70 • Bulan Memang Tidak Pernah Mengelilingi Bintang Di Dekatnya

6.2K 1K 164
                                    

"Seharusnya kamu bawa bekel makanan dari rumah."

"Bekel?"

"Daripada kamu habisin uang kamu buat jajan sembarangan, lebih bagus makan makanan rumah, 'kan?" sambungnya. "Lebih hemat juga."

Gemintang tiba-tiba saja berteriak, untungnya Bulan enggak punya penyakit jantung bawaan. "Boleh! Yes, dibawain bekel sama Kuda Nil!"

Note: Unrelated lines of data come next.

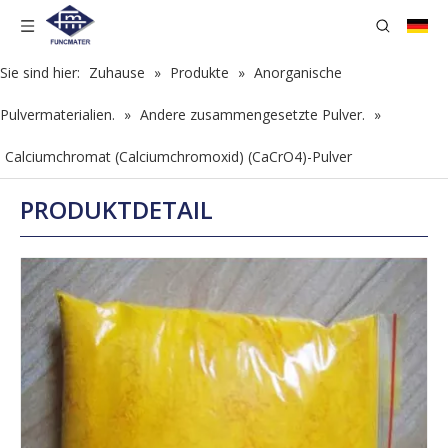
Sie sind hier:
Zuhause
»
Produkte
»
Anorganische
Pulvermaterialien.
»
Andere zusammengesetzte Pulver.
»
Calciumchromat (Calciumchromoxid) (CaCrO4)-Pulver
PRODUKTDETAIL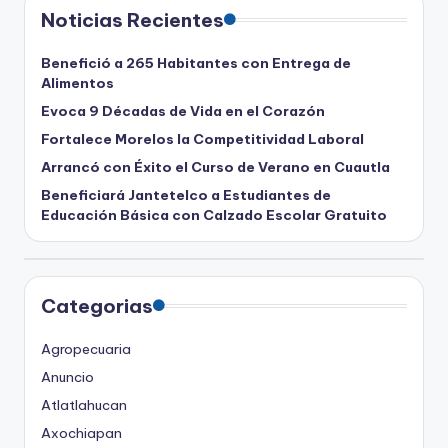
Noticias Recientes
Benefició a 265 Habitantes con Entrega de
Alimentos
Evoca 9 Décadas de Vida en el Corazón
Fortalece Morelos la Competitividad Laboral
Arrancó con Éxito el Curso de Verano en Cuautla
Beneficiará Jantetelco a Estudiantes de
Educación Básica con Calzado Escolar Gratuito
Categorias
Agropecuaria
Anuncio
Atlatlahucan
Axochiapan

"Siapa yang bilang aku bakal bawain kamu bekel?!" Enak saja. Bulan yang capek-capek memasak, dia tinggal makan saja. Tidak penting, laki-laki di hadapannya tidak memiliki kontribusi apapun pada hidupnya.  Untuk apa dia membawakannya bekal makan siang?

"Bukannya lu ngomong gitu karena mau bawain gue bekel? Gue enggak bisa masak, Kuda Nil!"

Laki-laki ini mimpi apa, sih? "Buat apa aku mau, Gemintang?!" Seperti batu di sungai. "Dasar, cowok gratisan!"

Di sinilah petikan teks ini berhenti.